[Provided data]:
[Start of Attachment]

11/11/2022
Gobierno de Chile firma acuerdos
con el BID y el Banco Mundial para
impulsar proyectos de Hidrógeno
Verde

[End of Attachment]
[Start of Attachment]

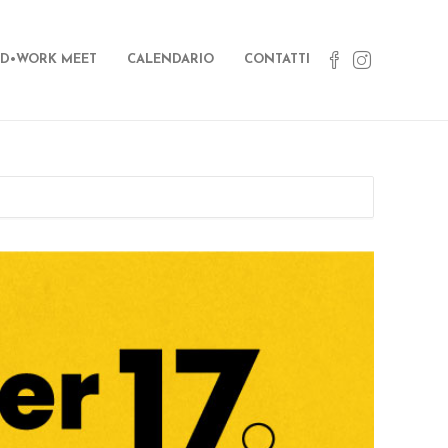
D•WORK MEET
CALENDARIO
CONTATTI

[End of Attachment]
[Start of Attachment]

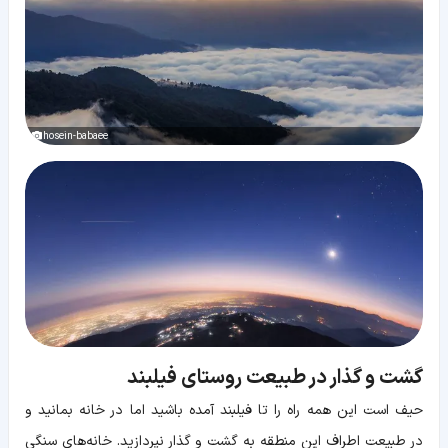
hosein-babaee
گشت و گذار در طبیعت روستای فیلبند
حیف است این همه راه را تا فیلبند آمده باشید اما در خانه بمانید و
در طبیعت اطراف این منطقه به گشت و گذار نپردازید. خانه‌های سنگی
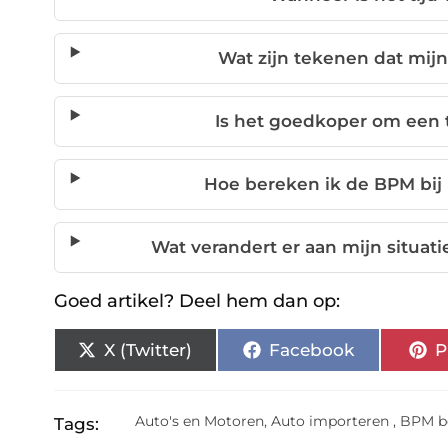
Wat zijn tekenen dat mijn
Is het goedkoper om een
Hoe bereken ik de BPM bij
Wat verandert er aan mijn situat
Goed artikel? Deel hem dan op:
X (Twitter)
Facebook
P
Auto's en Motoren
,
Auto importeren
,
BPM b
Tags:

[End of Attachment]

[Problem to work on]: Find the lines above that contain the word "فیلبند" and copy each one.

[Exercise output]:
گشت و گذار در طبیعت روستای فیلبند
حیف است این همه راه را تا فیلبند آمده باشید اما در خانه بمانید و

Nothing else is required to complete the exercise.